==== Information given
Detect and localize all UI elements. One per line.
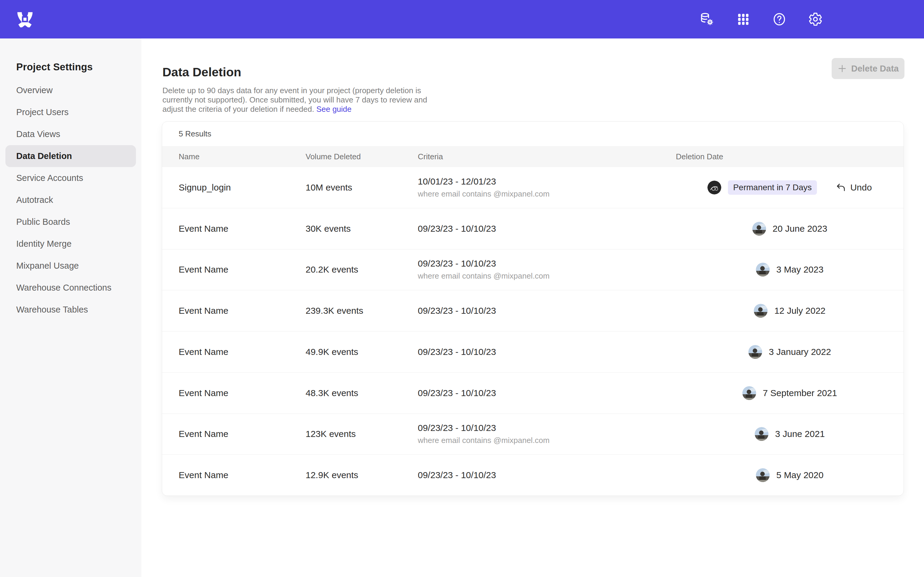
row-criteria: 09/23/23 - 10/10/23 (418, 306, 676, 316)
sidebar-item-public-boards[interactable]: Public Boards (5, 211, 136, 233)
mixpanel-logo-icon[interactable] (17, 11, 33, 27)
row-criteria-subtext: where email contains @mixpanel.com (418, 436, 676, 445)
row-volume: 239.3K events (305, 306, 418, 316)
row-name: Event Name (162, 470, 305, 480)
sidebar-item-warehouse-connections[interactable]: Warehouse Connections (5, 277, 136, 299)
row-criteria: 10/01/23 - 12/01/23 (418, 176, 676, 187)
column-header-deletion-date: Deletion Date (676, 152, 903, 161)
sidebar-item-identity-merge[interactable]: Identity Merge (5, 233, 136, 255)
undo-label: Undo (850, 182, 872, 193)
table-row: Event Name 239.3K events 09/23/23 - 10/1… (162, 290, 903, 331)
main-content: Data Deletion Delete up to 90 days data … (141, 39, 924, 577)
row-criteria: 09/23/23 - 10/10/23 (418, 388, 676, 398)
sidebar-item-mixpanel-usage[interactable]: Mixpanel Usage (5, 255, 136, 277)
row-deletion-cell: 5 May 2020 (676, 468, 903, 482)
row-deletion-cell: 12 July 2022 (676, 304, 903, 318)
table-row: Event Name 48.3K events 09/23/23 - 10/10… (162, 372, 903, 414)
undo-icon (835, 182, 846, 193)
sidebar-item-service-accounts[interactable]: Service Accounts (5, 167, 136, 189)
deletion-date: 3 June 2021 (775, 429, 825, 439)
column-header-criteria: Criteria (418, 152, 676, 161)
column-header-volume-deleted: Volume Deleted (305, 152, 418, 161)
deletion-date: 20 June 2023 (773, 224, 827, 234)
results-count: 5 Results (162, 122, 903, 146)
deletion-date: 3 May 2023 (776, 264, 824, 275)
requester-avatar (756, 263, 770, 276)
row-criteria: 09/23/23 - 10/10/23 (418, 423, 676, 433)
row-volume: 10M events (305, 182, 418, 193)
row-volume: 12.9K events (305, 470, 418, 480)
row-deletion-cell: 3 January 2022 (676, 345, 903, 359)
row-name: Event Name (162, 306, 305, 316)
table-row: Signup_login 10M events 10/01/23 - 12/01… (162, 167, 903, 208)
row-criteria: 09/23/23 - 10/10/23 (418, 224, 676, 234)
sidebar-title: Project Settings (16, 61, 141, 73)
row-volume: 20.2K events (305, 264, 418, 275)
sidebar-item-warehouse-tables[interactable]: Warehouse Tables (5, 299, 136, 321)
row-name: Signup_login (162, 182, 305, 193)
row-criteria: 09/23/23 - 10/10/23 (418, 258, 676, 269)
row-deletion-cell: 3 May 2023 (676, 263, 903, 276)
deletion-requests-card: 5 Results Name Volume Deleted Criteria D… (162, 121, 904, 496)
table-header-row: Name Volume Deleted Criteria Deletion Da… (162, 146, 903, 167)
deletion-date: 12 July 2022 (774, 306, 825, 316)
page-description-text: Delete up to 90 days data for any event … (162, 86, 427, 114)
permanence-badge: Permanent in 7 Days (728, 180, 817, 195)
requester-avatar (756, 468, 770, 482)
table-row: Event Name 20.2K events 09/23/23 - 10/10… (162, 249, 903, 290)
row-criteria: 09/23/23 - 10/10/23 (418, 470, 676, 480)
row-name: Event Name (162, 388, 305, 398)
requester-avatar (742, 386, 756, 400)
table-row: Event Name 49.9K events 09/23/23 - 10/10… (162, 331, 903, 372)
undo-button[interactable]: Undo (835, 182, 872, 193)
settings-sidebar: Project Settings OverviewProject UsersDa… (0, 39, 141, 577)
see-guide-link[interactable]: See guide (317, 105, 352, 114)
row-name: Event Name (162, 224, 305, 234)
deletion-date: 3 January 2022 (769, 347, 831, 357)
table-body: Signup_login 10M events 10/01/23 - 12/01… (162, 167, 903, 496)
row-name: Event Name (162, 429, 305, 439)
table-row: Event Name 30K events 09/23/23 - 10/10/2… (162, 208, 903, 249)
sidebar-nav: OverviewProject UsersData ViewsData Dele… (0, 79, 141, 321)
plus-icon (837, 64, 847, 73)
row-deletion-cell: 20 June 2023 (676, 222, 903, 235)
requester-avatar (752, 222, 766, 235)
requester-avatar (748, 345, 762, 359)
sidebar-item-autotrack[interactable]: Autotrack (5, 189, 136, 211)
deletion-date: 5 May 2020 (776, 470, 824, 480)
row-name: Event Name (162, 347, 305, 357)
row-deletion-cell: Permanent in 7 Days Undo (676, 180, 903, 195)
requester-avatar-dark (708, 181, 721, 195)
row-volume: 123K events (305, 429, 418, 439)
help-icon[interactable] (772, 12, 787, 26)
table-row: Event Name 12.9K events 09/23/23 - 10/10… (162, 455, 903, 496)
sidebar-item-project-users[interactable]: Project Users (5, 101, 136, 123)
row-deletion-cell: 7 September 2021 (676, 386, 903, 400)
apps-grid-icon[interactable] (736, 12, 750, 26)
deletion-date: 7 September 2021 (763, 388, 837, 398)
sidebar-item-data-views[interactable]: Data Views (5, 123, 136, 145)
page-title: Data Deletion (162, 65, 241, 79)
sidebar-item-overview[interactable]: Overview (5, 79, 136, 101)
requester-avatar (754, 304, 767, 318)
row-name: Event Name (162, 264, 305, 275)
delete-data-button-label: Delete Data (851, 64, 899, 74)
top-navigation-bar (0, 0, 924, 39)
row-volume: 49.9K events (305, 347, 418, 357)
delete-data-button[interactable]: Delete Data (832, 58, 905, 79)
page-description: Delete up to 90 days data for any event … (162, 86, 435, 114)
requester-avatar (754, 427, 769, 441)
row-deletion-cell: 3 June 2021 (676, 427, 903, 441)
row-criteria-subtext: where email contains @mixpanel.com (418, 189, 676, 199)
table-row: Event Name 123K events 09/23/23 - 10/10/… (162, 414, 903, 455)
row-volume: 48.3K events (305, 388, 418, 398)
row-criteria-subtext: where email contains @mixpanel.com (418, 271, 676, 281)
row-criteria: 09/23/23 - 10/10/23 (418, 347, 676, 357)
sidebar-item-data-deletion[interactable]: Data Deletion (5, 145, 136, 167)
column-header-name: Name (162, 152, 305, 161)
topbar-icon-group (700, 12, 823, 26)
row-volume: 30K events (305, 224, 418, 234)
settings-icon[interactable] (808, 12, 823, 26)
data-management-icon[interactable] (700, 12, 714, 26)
========
▸ Task to complete
Your answer must be a single number, the count of lines in the data that hold the string "icon".

▸ Response area
8